START The records
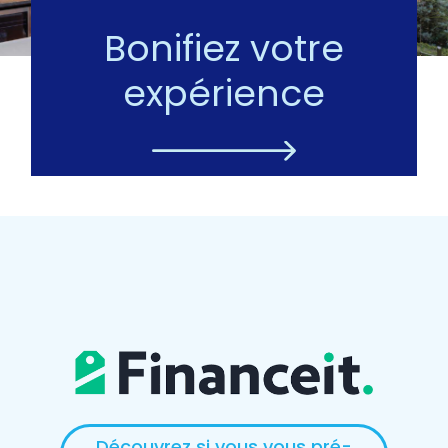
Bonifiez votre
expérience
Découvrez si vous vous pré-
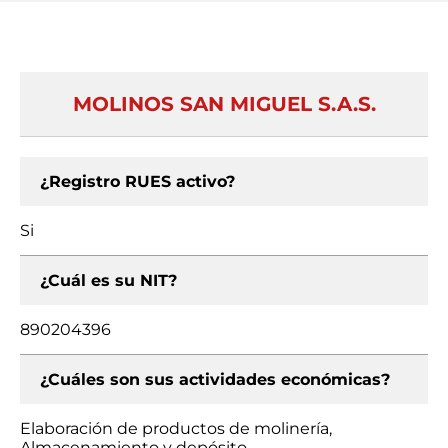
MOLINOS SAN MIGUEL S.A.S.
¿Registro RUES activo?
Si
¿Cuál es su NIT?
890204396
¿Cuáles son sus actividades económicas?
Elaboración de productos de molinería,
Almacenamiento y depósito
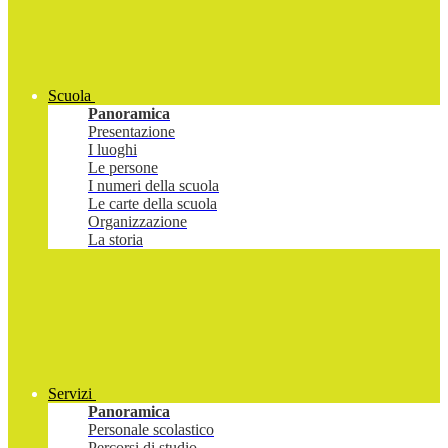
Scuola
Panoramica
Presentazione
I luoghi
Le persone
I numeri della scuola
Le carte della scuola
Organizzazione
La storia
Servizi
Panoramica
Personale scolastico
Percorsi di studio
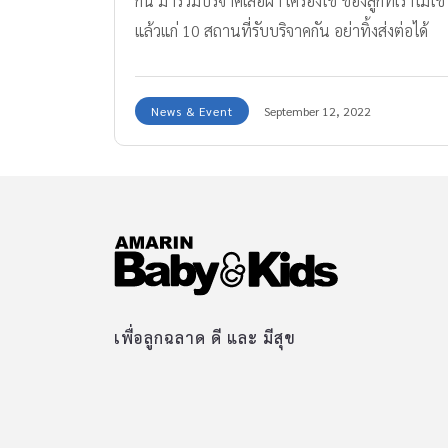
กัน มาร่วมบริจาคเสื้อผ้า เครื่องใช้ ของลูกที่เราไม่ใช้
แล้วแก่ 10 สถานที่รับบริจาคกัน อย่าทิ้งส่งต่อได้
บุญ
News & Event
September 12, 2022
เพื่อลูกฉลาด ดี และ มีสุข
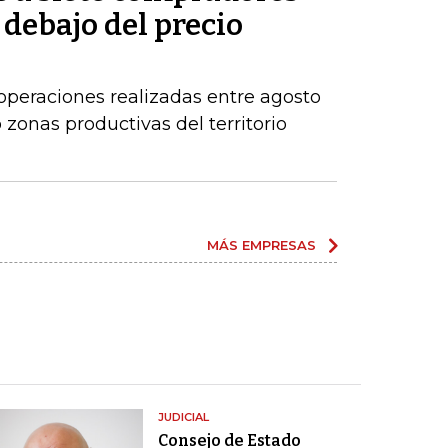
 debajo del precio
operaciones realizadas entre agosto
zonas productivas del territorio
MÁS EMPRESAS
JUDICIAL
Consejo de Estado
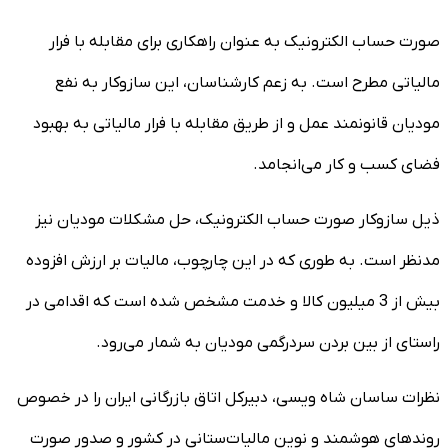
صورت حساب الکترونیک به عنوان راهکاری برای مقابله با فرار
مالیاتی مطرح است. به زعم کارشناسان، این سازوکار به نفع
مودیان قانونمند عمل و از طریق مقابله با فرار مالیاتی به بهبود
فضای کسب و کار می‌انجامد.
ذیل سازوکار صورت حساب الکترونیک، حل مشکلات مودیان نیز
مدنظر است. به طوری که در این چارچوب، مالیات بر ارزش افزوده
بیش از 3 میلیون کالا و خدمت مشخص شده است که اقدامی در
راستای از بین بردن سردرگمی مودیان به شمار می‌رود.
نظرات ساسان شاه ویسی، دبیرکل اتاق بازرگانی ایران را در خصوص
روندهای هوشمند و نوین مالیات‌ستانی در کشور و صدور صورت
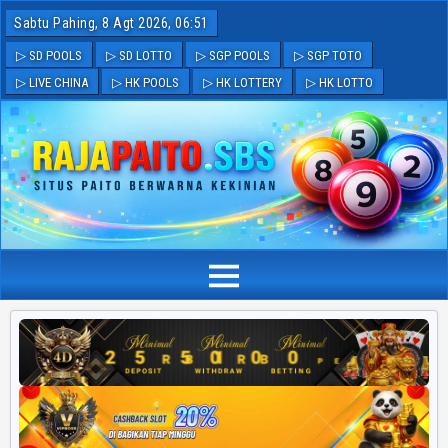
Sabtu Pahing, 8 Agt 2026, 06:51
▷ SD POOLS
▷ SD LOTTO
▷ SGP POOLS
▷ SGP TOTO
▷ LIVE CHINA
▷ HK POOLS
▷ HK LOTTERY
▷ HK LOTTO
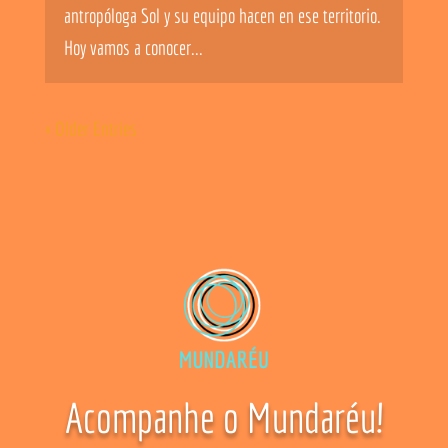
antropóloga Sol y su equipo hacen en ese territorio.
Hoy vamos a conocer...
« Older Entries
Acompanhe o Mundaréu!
END The records
START The records
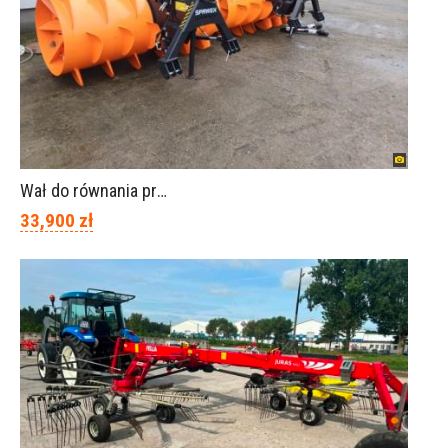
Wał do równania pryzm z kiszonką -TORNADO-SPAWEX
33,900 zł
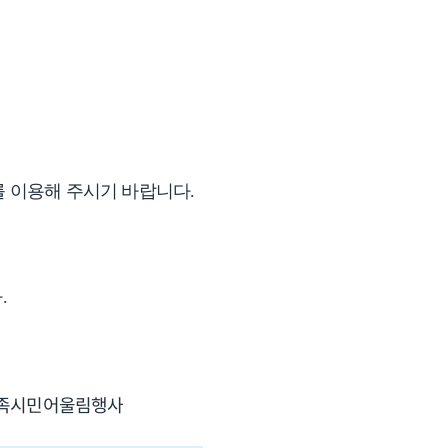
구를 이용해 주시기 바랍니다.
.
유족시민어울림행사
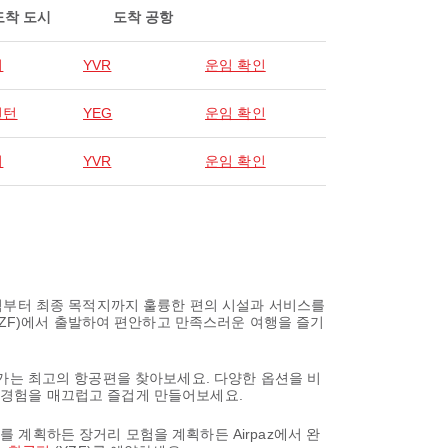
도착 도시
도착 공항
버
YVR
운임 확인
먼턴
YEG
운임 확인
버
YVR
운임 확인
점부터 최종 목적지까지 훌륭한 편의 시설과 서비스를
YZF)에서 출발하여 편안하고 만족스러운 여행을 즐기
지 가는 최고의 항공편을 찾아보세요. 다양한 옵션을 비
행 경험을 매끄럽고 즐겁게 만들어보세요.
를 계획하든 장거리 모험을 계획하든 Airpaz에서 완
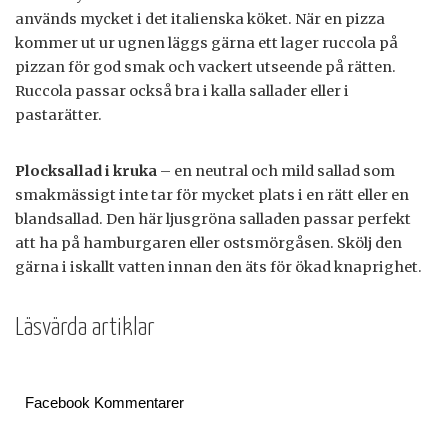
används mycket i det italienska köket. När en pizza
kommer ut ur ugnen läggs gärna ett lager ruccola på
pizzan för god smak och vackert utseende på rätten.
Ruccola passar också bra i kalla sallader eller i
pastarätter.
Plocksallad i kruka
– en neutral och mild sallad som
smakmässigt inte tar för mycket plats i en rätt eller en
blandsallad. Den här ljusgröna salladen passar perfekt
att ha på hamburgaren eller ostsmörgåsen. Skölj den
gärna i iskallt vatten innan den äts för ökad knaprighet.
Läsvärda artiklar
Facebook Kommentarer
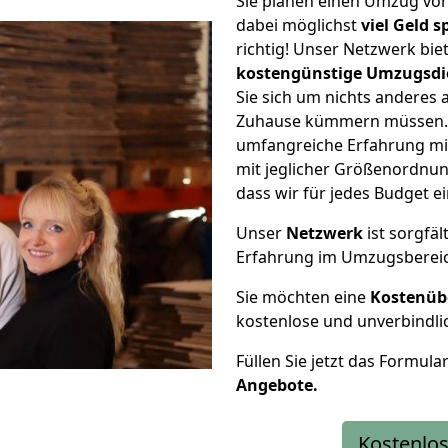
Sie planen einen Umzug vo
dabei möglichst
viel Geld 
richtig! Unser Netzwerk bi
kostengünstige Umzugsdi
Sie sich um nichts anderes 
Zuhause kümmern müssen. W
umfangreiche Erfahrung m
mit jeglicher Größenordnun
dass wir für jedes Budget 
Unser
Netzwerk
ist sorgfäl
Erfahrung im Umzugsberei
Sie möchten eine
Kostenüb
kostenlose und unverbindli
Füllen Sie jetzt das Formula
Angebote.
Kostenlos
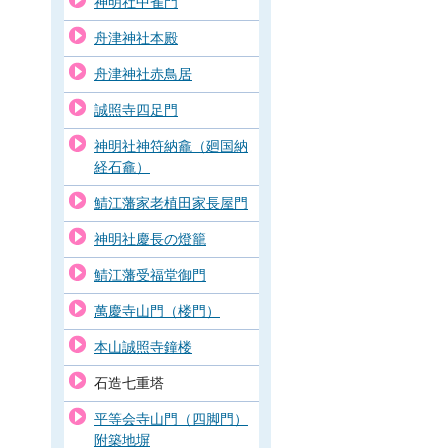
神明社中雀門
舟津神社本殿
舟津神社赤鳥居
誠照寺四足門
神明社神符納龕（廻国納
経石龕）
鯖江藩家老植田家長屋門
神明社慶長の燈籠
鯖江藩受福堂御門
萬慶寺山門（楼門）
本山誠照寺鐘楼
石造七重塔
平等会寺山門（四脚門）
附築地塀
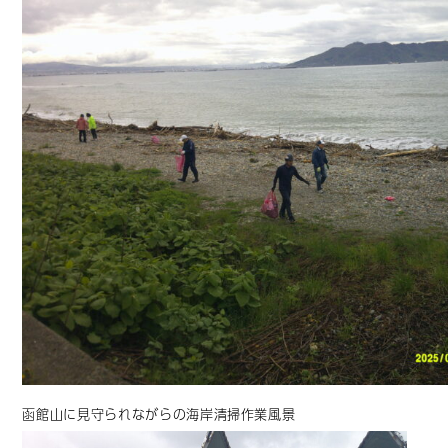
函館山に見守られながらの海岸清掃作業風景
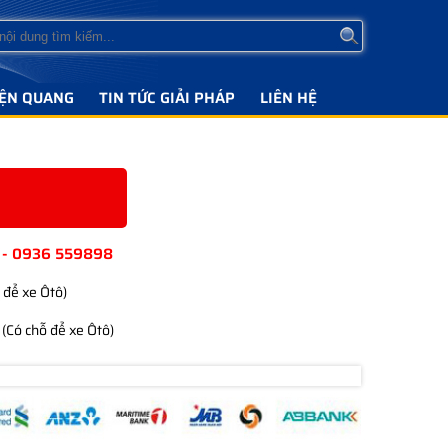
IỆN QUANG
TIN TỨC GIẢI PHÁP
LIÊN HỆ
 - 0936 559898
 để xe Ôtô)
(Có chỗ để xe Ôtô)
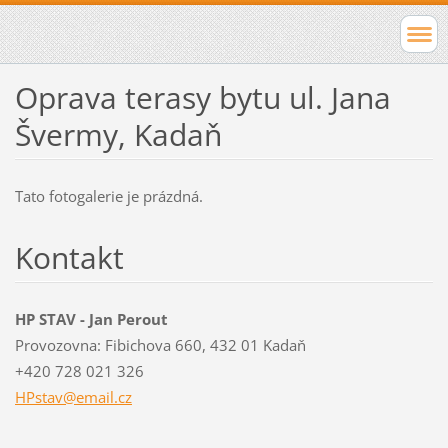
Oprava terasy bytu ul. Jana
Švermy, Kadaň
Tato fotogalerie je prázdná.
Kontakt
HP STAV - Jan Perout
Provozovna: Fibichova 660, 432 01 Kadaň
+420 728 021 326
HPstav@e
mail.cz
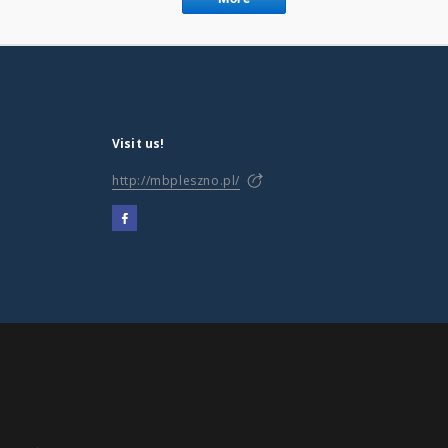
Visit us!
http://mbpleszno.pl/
END The records
Activity
Once the line with "Bonifiez votre" is found above, print it and every line after it through the line with "Acompanhe o Mundaréu!", exactly. Pictures stay out.

Worked solution
Bonifiez votre
expérience
Découvrez si vous vous pré-
MOLINOS SAN MIGUEL S.A.S.
¿Registro RUES activo?
Si
¿Cuál es su NIT?
890204396
¿Cuáles son sus actividades económicas?
Elaboración de productos de molinería,
Almacenamiento y depósito
Scuola
Panoramica
Presentazione
I luoghi
Le persone
I numeri della scuola
Le carte della scuola
Organizzazione
La storia
Servizi
Panoramica
Personale scolastico
Percorsi di studio
กัน มาร่วมบริจาคเสื้อผ้า เครื่องใช้ ของลูกที่เราไม่ใช้
แล้วแก่ 10 สถานที่รับบริจาคกัน อย่าทิ้งส่งต่อได้
บุญ
News & Event
September 12, 2022
เพื่อลูกฉลาด ดี และ มีสุข
 debajo del precio
operaciones realizadas entre agosto
zonas productivas del territorio
MÁS EMPRESAS
JUDICIAL
Consejo de Estado
صورت حساب الکترونیک به عنوان راهکاری برای مقابله با فرار
مالیاتی مطرح است. به زعم کارشناسان، این سازوکار به نفع
مودیان قانونمند عمل و از طریق مقابله با فرار مالیاتی به بهبود
فضای کسب و کار می‌انجامد.
ذیل سازوکار صورت حساب الکترونیک، حل مشکلات مودیان نیز
مدنظر است. به طوری که در این چارچوب، مالیات بر ارزش افزوده
بیش از 3 میلیون کالا و خدمت مشخص شده است که اقدامی در
راستای از بین بردن سردرگمی مودیان به شمار می‌رود.
نظرات ساسان شاه ویسی، دبیرکل اتاق بازرگانی ایران را در خصوص
روندهای هوشمند و نوین مالیات‌ستانی در کشور و صدور صورت
Sabtu Pahing, 8 Agt 2026, 06:51
▷ SD POOLS
▷ SD LOTTO
▷ SGP POOLS
▷ SGP TOTO
▷ LIVE CHINA
▷ HK POOLS
▷ HK LOTTERY
▷ HK LOTTO
antropóloga Sol y su equipo hacen en ese territorio.
Hoy vamos a conocer...
« Older Entries
Acompanhe o Mundaréu!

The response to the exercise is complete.